Forum Discussion
Excel .csv Conversion - Date-Formatting keeps returning even with prior formatting
ThomasBraasETH When you save something like "1-10" to a csv file it just becomes a string of characters. No information regarding the Excel format (as text) of that string is saved with the csv file. When you then open the file in Excel, you should see a text import wizard where you have to go through the steps presented to you. In step 3, you need to specify the data type as Text. If you skip all of it and just press Finish at the beginning, Excel tries to be smart and it will guess the data type for you. Hence, entries like 1-10 and 11-25 could be dates. If it encounters 13-18 Excel will conclude that this can not be a date and imports it as a text. So, it's important that you do the data typing yourself.
And by the way, the "weird 5 digit number" 45962 is actually the day number in the internal Excel calendar for November 11, 2025. The day counter start at 1 for January 1, 1900.
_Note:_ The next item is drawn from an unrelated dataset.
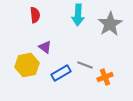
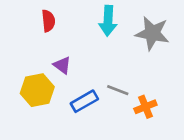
gray star: (110, 24) -> (152, 33), turned -30

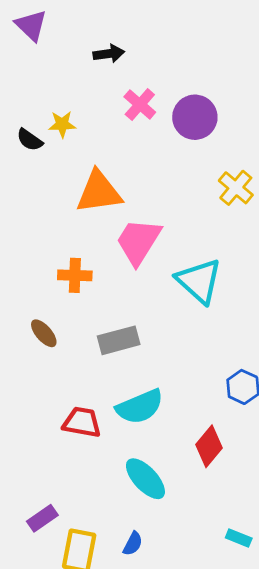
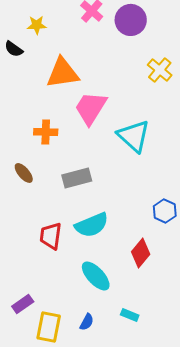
black semicircle: (30, 140) -> (14, 49), moved
red trapezoid: (82, 422) -> (51, 236), turned -92
cyan rectangle: (239, 538) -> (130, 315), moved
Riny_van_EekelenI'm not exactly sure if that solves the problem I've been having, or I'm simply not getting your idea. I already have a data-file, an .xlxs file. I converted this successfully to a .csv, still in Excel. I get that Excel is transforming the data automatically because I have not specified each and every column. I did that because I don't care about the 50 other columns in my datafile but only the one column that actually causes this whole headache. As such, I successfully transformed the one column I was interested in and if I don't change anything, that formatting is still there in the .csv file. The moment I add any row in that .csv file, and save the file (again, as .csv, as it already was), it removes the formatting it had before and that one column suddenly appears as date again.
As such, I'm not importing text into excel, the file is an .xlxs file with a column that could be regarded as text, so to speak.